EXTRACTED RECORDS »
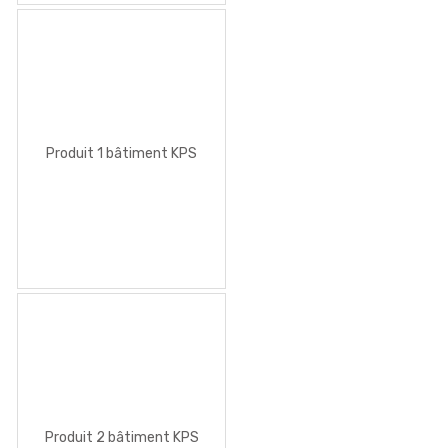
Produit 1 bâtiment KPS
Produit 2 bâtiment KPS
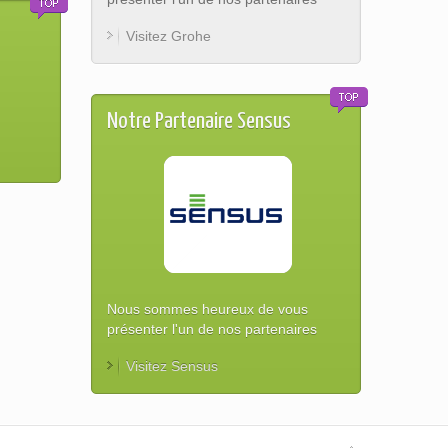
Visitez Grohe
Notre Partenaire Sensus
Nous sommes heureux de vous
présenter l'un de nos partenaires
Visitez Sensus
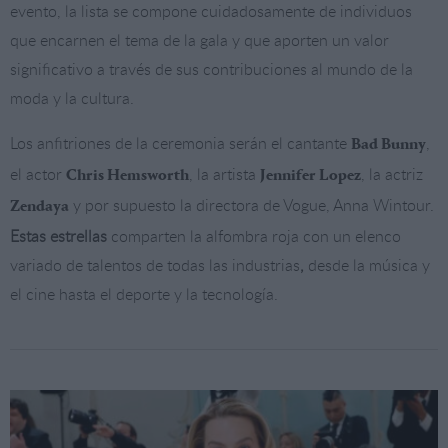
evento, la lista se compone cuidadosamente de individuos
que encarnen el tema de la gala y que aporten un valor
significativo a través de sus contribuciones al mundo de la
moda y la cultura.
Los anfitriones de la ceremonia serán el cantante
,
Bad Bunny
el actor
, la artista
, la actriz
Chris Hemsworth
Jennifer Lopez
y por supuesto la directora de Vogue, Anna Wintour.
Zendaya
Estas estrellas
comparten la alfombra roja con un elenco
variado de talentos de todas las industrias
,
desde la música y
el cine hasta el deporte y la tecnología.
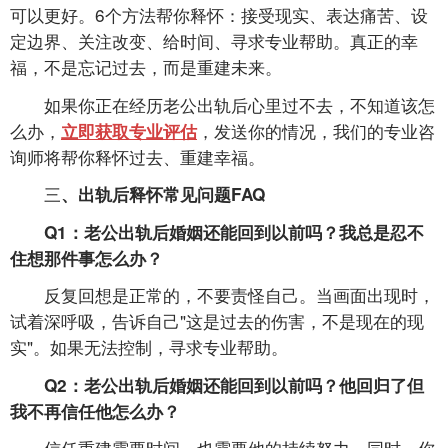
可以更好。6个方法帮你释怀：接受现实、表达痛苦、设
定边界、关注改变、给时间、寻求专业帮助。真正的幸
福，不是忘记过去，而是重建未来。
如果你正在经历老公出轨后心里过不去，不知道该怎
么办，
，发送你的情况，我们的专业咨
立即获取专业评估
询师将帮你释怀过去、重建幸福。
三
、出轨后释怀常见问题FAQ
Q1：老公出轨后婚姻还能回到以前吗？我总是忍不
住想那件事怎么办？
反复回想是正常的，不要责怪自己。当画面出现时，
试着深呼吸，告诉自己"这是过去的伤害，不是现在的现
实"。如果无法控制，寻求专业帮助。
Q2：老公出轨后婚姻还能回到以前吗？他回归了但
我不再信任他怎么办？
信任重建需要时间，也需要他的持续努力。同时，你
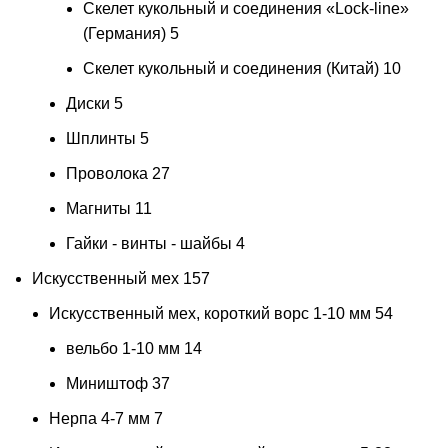
Скелет кукольный и соединения «Lock-line»
(Германия)
5
Скелет кукольный и соединения (Китай)
10
Диски
5
Шплинты
5
Проволока
27
Магниты
11
Гайки - винты - шайбы
4
Искусственный мех
157
Искусственный мех, короткий ворс 1-10 мм
54
вельбо 1-10 мм
14
Миништоф
37
Нерпа 4-7 мм
7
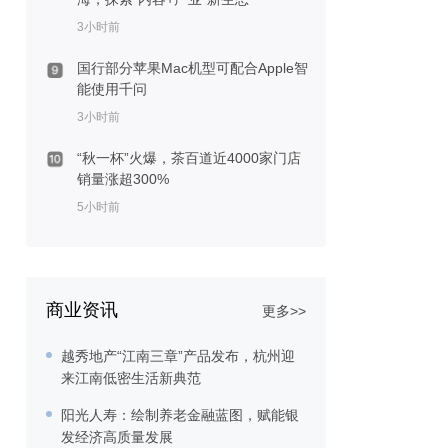
3小时前
国行部分苹果Mac机型可配合Apple智
能使用千问
3小时前
“秋一杯”火爆，茶百道近4000家门店
销量涨超300%
5小时前
商业资讯
更多>>
越秀地产“江南三章”产品发布，杭州迎
来江南低密生活新典范
阳光人寿：绘制养老金融蓝图，赋能银
发经济高质量发展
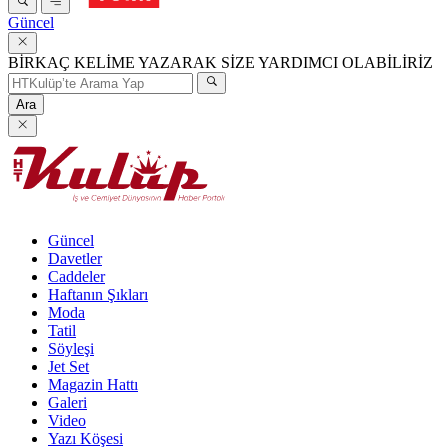
Güncel
BİRKAÇ KELİME YAZARAK SİZE YARDIMCI OLABİLİRİZ
Ara
Güncel
Davetler
Caddeler
Haftanın Şıkları
Moda
Tatil
Söyleşi
Jet Set
Magazin Hattı
Galeri
Video
Yazı Köşesi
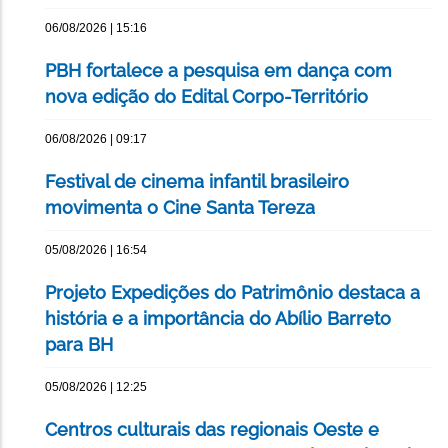
06/08/2026 | 15:16
PBH fortalece a pesquisa em dança com
nova edição do Edital Corpo-Território
06/08/2026 | 09:17
Festival de cinema infantil brasileiro
movimenta o Cine Santa Tereza
05/08/2026 | 16:54
Projeto Expedições do Patrimônio destaca a
história e a importância do Abílio Barreto
para BH
05/08/2026 | 12:25
Centros culturais das regionais Oeste e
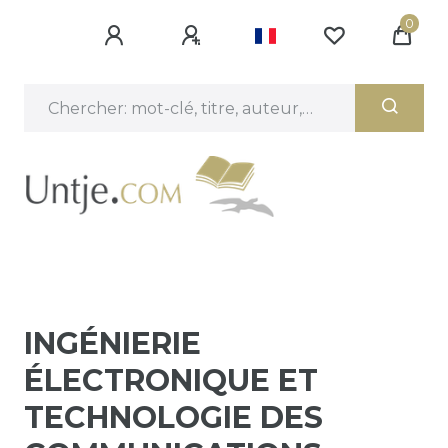
0
INGÉNIERIE
ÉLECTRONIQUE ET
TECHNOLOGIE DES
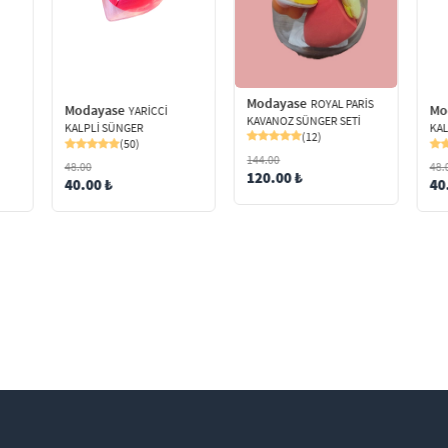
Modayase
ROYAL PARİS
Modayase
Mo
YARİCCİ
KAVANOZ SÜNGER SETİ
KALPLİ SÜNGER
KAL
(12)
(50)
144.00
48.00
48.
120.00 ₺
40.00 ₺
40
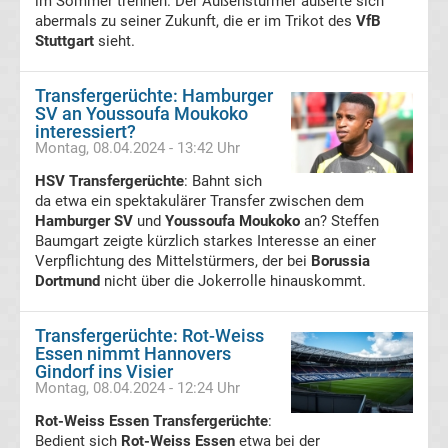
im Sommer trennen. Der Außenstürmer äußerte sich
abermals zu seiner Zukunft, die er im Trikot des
VfB
Stuttgart
sieht.
Frauen
Transfergerüchte: Hamburger
Bundesliga
SV an Youssoufa Moukoko
interessiert?
Tabelle
Montag, 08.04.2024 - 13:42 Uhr
HSV Transfergerüchte
: Bahnt sich
Ligue
da etwa ein spektakulärer Transfer zwischen dem
Hamburger SV
und
Youssoufa Moukoko
an? Steffen
Baumgart zeigte kürzlich starkes Interesse an einer
1
Verpflichtung des Mittelstürmers, der bei
Borussia
Dortmund
nicht über die Jokerrolle hinauskommt.
Ergebnisse
Transfergerüchte: Rot-Weiss
Ligue
Essen nimmt Hannovers
Gindorf ins Visier
Montag, 08.04.2024 - 12:24 Uhr
1
Rot-Weiss Essen Transfergerüchte
:
Bedient sich
Tabelle
Rot-Weiss Essen
etwa bei der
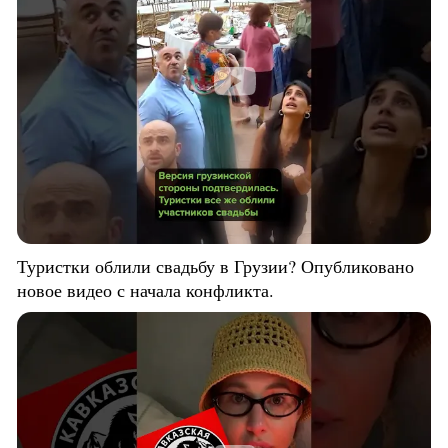
Туристки облили свадьбу в Грузии? Опубликовано
новое видео с начала конфликта.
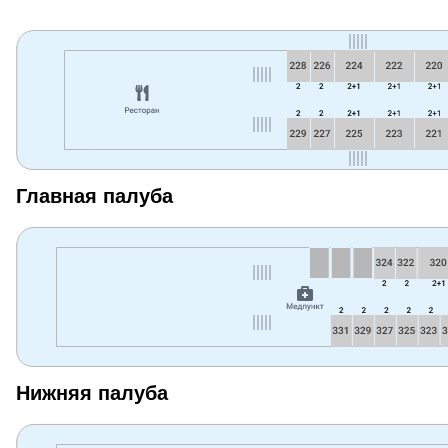
Главная палуба
Нижняя палуба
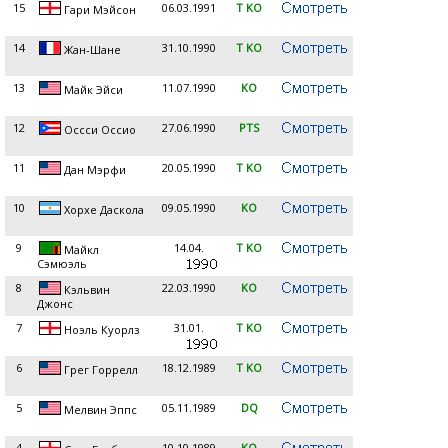
15
06.03.1991
T KO
Гари Мэйсон
14
31.10.1990
T KO
Жан-Шане
13
11.07.1990
KO
Майк Эйси
12
27.06.1990
PTS
Оссси Оссио
11
20.05.1990
T KO
Дан Мэрфи
10
09.05.1990
KO
Хорхе Даскола
9
14.04.
T KO
Майкл
Сэмюэль
8
22.03.1990
KO
Кэльвин
Джонс
7
31.01.
T KO
Ноэль Куорлз
6
18.12.1989
T KO
Грег Горрелл
5
05.11.1989
DQ
Мелвин Эппс
4
10.10.1989
KO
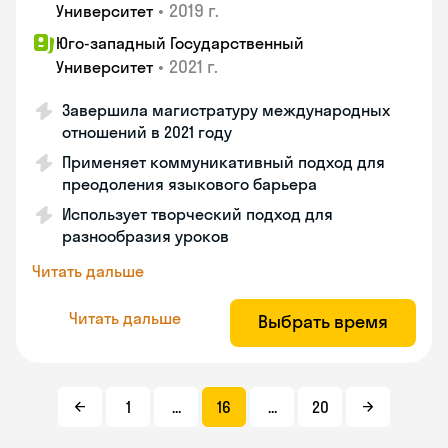
•
2019 г.
Университет
Юго-западный Государственный
•
2021 г.
Университет
Завершила магистратуру международных
отношений в 2021 году
Применяет коммуникативный подход для
преодоления языкового барьера
Использует творческий подход для
разнообразия уроков
Читать дальше
Читать дальше
Выбрать время
1
...
16
...
20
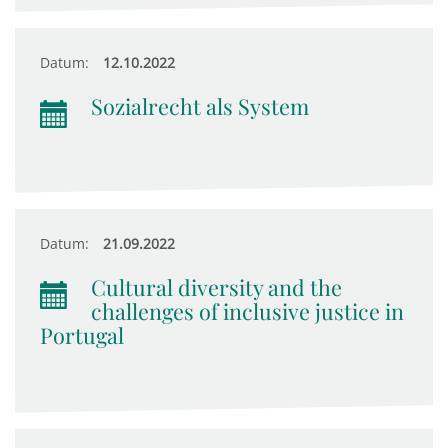
Datum:
12.10.2022
Sozialrecht als System
Datum:
21.09.2022
Cultural diversity and the
challenges of inclusive justice in
Portugal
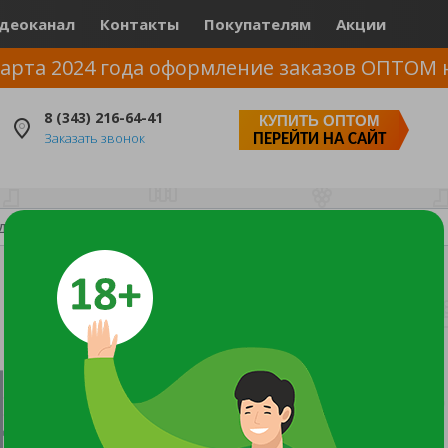
деоканал
Контакты
Покупателям
Акции
арта 2024 года оформление заказов ОПТОМ 
8 (343) 216-64-41
КУПИТЬ ОПТОМ
Заказать звонок
ПЕРЕЙТИ НА САЙТ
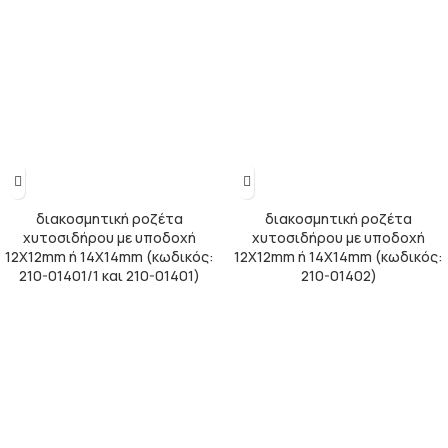
διακοσμητική ροζέτα
διακοσμητική ροζέτα
χυτοσιδήρου με υποδοχή
χυτοσιδήρου με υποδοχή
12Χ12mm ή 14Χ14mm (κωδικός:
12Χ12mm ή 14Χ14mm (κωδικός:
210-01401/1 και 210-01401)
210-01402)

WHAT IS NEEDED »
Please print the records above word for word, leaving every image out.

SOLUTION TO THIS EXERCISE »
Produit 1 bâtiment KPS
Produit 2 bâtiment KPS
Visitez Grohe
Notre Partenaire Sensus
Nous sommes heureux de vous
présenter l'un de nos partenaires
Visitez Sensus
evento, la lista se compone cuidadosamente de individuos
que encarnen el tema de la gala y que aporten un valor
significativo a través de sus contribuciones al mundo de la
moda y la cultura.
Los anfitriones de la ceremonia serán el cantante
,
Bad Bunny
el actor
, la artista
, la actriz
Chris Hemsworth
Jennifer Lopez
y por supuesto la directora de Vogue, Anna Wintour.
Zendaya
Estas estrellas
comparten la alfombra roja con un elenco
variado de talentos de todas las industrias
,
desde la música y
el cine hasta el deporte y la tecnología.
可以更好。6个方法帮你释怀：接受现实、表达痛苦、设
定边界、关注改变、给时间、寻求专业帮助。真正的幸
福，不是忘记过去，而是重建未来。
如果你正在经历老公出轨后心里过不去，不知道该怎
么办，
，发送你的情况，我们的专业咨
立即获取专业评估
询师将帮你释怀过去、重建幸福。
三
、出轨后释怀常见问题FAQ
Q1：老公出轨后婚姻还能回到以前吗？我总是忍不
住想那件事怎么办？
反复回想是正常的，不要责怪自己。当画面出现时，
试着深呼吸，告诉自己"这是过去的伤害，不是现在的现
实"。如果无法控制，寻求专业帮助。
Q2：老公出轨后婚姻还能回到以前吗？他回归了但
我不再信任他怎么办？
信任重建需要时间，也需要他的持续努力。同时，你
Скелет кукольный и соединения «Lock-line»
(Германия)
5
Скелет кукольный и соединения (Китай)
10
Диски
5
Шплинты
5
Проволока
27
Магниты
11
Гайки - винты - шайбы
4
Искусственный мех
157
Искусственный мех, короткий ворс 1-10 мм
54
вельбо 1-10 мм
14
Миништоф
37
Нерпа 4-7 мм
7
3小时前
国行部分苹果Mac机型可配合Apple智
能使用千问
3小时前
“秋一杯”火爆，茶百道近4000家门店
销量涨超300%
5小时前
商业资讯
更多>>
越秀地产“江南三章”产品发布，杭州迎
来江南低密生活新典范
阳光人寿：绘制养老金融蓝图，赋能银
发经济高质量发展
Güncel
BİRKAÇ KELİME YAZARAK SİZE YARDIMCI OLABİLİRİZ
Ara
Güncel
Davetler
Caddeler
Haftanın Şıkları
Moda
Tatil
Söyleşi
Jet Set
Magazin Hattı
Galeri
Video
Yazı Köşesi
06/08/2026 | 15:16
PBH fortalece a pesquisa em dança com
nova edição do Edital Corpo-Território
06/08/2026 | 09:17
Festival de cinema infantil brasileiro
movimenta o Cine Santa Tereza
05/08/2026 | 16:54
Projeto Expedições do Patrimônio destaca a
história e a importância do Abílio Barreto
para BH
05/08/2026 | 12:25
Centros culturais das regionais Oeste e
0
INGÉNIERIE
ÉLECTRONIQUE ET
TECHNOLOGIE DES
Modayase
ROYAL PARİS
Modayase
Mo
YARİCCİ
KAVANOZ SÜNGER SETİ
KALPLİ SÜNGER
KAL
(12)
(50)
144.00
48.00
48.
120.00 ₺
40.00 ₺
40
im Sommer trennen. Der Außenstürmer äußerte sich
abermals zu seiner Zukunft, die er im Trikot des
VfB
Stuttgart
sieht.
Frauen
Transfergerüchte: Hamburger
Bundesliga
SV an Youssoufa Moukoko
interessiert?
Tabelle
Montag, 08.04.2024 - 13:42 Uhr
HSV Transfergerüchte
: Bahnt sich
Ligue
da etwa ein spektakulärer Transfer zwischen dem
Hamburger SV
und
Youssoufa Moukoko
an? Steffen
Baumgart zeigte kürzlich starkes Interesse an einer
1
Verpflichtung des Mittelstürmers, der bei
Borussia
Dortmund
nicht über die Jokerrolle hinauskommt.
Ergebnisse
Transfergerüchte: Rot-Weiss
Ligue
Essen nimmt Hannovers
Gindorf ins Visier
Montag, 08.04.2024 - 12:24 Uhr
1
Rot-Weiss Essen Transfergerüchte
:
Bedient sich
Tabelle
Rot-Weiss Essen
etwa bei der
Туристки облили свадьбу в Грузии? Опубликовано
новое видео с начала конфликта.
Главная палуба
Нижняя палуба
15
06.03.1991
T KO
Гари Мэйсон
14
31.10.1990
T KO
Жан-Шане
13
11.07.1990
KO
Майк Эйси
12
27.06.1990
PTS
Оссси Оссио
11
20.05.1990
T KO
Дан Мэрфи
10
09.05.1990
KO
Хорхе Даскола
9
14.04.
T KO
Майкл
Сэмюэль
8
22.03.1990
KO
Кэльвин
Джонс
7
31.01.
T KO
Ноэль Куорлз
6
18.12.1989
T KO
Грег Горрелл
5
05.11.1989
DQ
Мелвин Эппс
4
10.10.1989
KO
•
2019 г.
Университет
Юго-западный Государственный
•
2021 г.
Университет
Завершила магистратуру международных
отношений в 2021 году
Применяет коммуникативный подход для
преодоления языкового барьера
Использует творческий подход для
разнообразия уроков
Читать дальше
Читать дальше
Выбрать время
1
...
16
...
20
Datum:
12.10.2022
Sozialrecht als System
Datum:
21.09.2022
Cultural diversity and the
challenges of inclusive justice in
Portugal
деоканал
Контакты
Покупателям
Акции
арта 2024 года оформление заказов ОПТОМ 
8 (343) 216-64-41
КУПИТЬ ОПТОМ
Заказать звонок
ПЕРЕЙТИ НА САЙТ
διακοσμητική ροζέτα
διακοσμητική ροζέτα
χυτοσιδήρου με υποδοχή
χυτοσιδήρου με υποδοχή
12Χ12mm ή 14Χ14mm (κωδικός:
12Χ12mm ή 14Χ14mm (κωδικός:
210-01401/1 και 210-01401)
210-01402)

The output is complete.